▶ [The problem] From the listing that follows, output everything exactly except the pictures.

▶ [Data for processing]
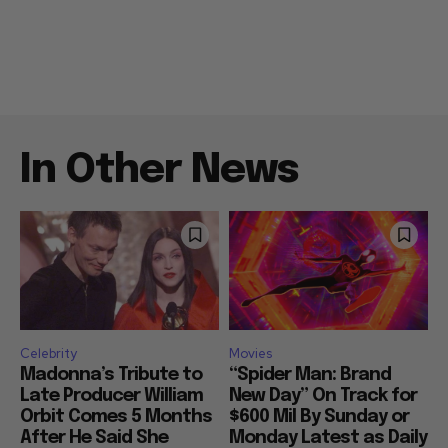
In Other News
Celebrity
Movies
Madonna’s Tribute to
“Spider Man: Brand
Late Producer William
New Day” On Track for
Orbit Comes 5 Months
$600 Mil By Sunday or
After He Said She
Monday Latest as Daily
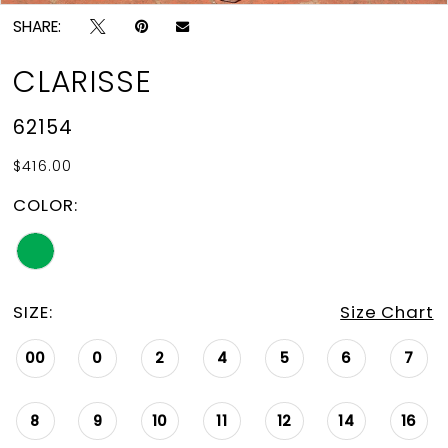
SHARE:
CLARISSE
62154
$416.00
COLOR:
SIZE:
Size Chart
00
0
2
4
5
6
7
8
9
10
11
12
14
16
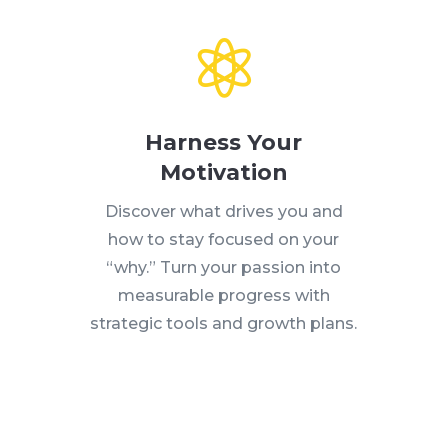

Harness Your
Motivation
Discover what drives you and
how to stay focused on your
“why.” Turn your passion into
measurable progress with
strategic tools and growth plans.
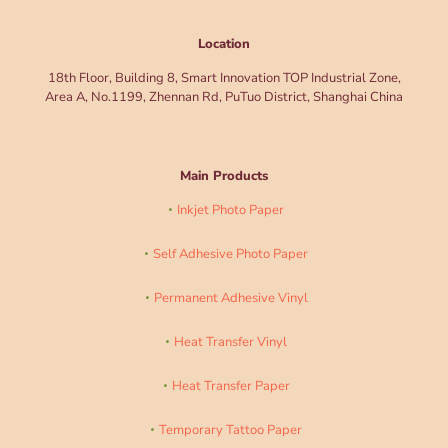
Location
18th Floor, Building 8, Smart Innovation TOP Industrial Zone,
Area A, No.1199, Zhennan Rd, PuTuo District, Shanghai China
Main Products
Inkjet Photo Paper
Self Adhesive Photo Paper
Permanent Adhesive Vinyl
Heat Transfer Vinyl
Heat Transfer Paper
Temporary Tattoo Paper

▶ [Response below]
In Other News
Celebrity
Movies
Madonna’s Tribute to
“Spider Man: Brand
Late Producer William
New Day” On Track for
Orbit Comes 5 Months
$600 Mil By Sunday or
After He Said She
Monday Latest as Daily
SHARE:
CLARISSE
62154
$416.00
COLOR:
SIZE:
Size Chart
00
0
2
4
5
6
7
8
9
10
11
12
14
16

Harness Your
Motivation
Discover what drives you and
how to stay focused on your
“why.” Turn your passion into
measurable progress with
strategic tools and growth plans.
Location
18th Floor, Building 8, Smart Innovation TOP Industrial Zone,
Area A, No.1199, Zhennan Rd, PuTuo District, Shanghai China
Main Products
Inkjet Photo Paper
Self Adhesive Photo Paper
Permanent Adhesive Vinyl
Heat Transfer Vinyl
Heat Transfer Paper
Temporary Tattoo Paper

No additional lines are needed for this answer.